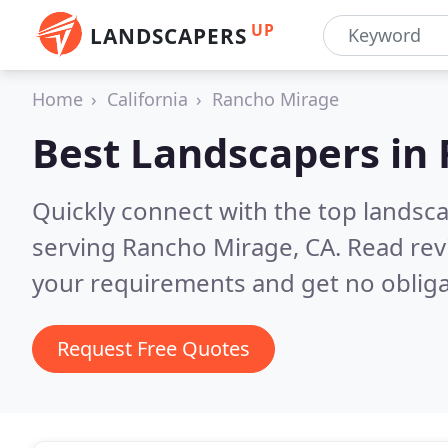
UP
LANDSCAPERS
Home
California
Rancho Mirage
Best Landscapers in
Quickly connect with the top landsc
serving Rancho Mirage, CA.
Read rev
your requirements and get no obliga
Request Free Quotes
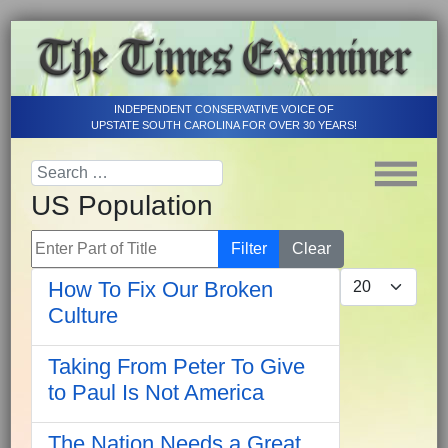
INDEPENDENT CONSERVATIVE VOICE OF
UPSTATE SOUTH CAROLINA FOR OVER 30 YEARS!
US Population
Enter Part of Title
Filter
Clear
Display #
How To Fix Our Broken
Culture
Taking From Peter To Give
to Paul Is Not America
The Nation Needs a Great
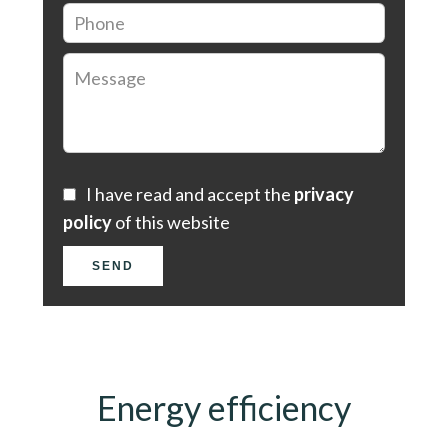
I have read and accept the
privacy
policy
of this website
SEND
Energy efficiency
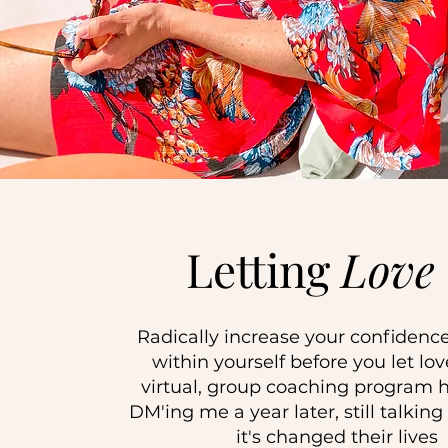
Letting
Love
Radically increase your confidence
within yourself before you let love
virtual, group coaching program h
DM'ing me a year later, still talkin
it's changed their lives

• • • • •

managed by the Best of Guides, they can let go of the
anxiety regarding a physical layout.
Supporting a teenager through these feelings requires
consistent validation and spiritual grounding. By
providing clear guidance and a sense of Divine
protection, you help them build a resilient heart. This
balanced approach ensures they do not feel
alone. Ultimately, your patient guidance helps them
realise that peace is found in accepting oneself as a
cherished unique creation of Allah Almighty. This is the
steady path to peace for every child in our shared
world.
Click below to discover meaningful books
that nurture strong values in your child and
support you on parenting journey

• • • • •

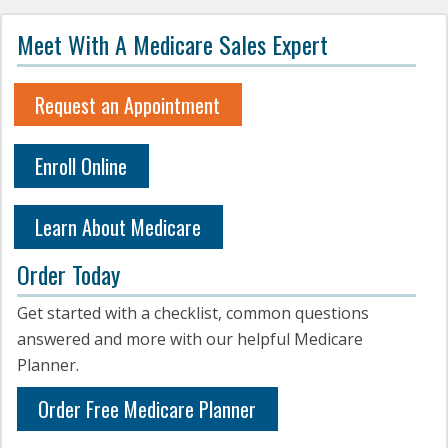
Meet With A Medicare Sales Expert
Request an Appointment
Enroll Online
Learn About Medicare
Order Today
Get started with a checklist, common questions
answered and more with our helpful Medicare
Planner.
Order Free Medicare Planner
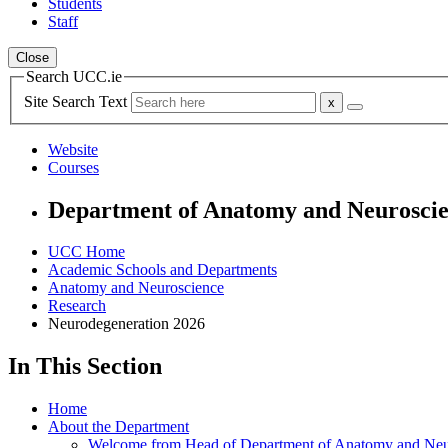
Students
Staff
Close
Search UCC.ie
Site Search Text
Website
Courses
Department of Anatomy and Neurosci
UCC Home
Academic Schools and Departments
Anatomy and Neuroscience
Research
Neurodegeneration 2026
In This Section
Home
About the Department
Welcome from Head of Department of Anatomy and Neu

• • • • •

*AIM OF THE EXERCISE*
After locating the line with "Radically increase your confidence" in the material above, return it and each line after it exactly, ending at the line with "it's changed their lives".

*TASK RESULT*
Radically increase your confidence
within yourself before you let love
virtual, group coaching program h
DM'ing me a year later, still talkin
it's changed their lives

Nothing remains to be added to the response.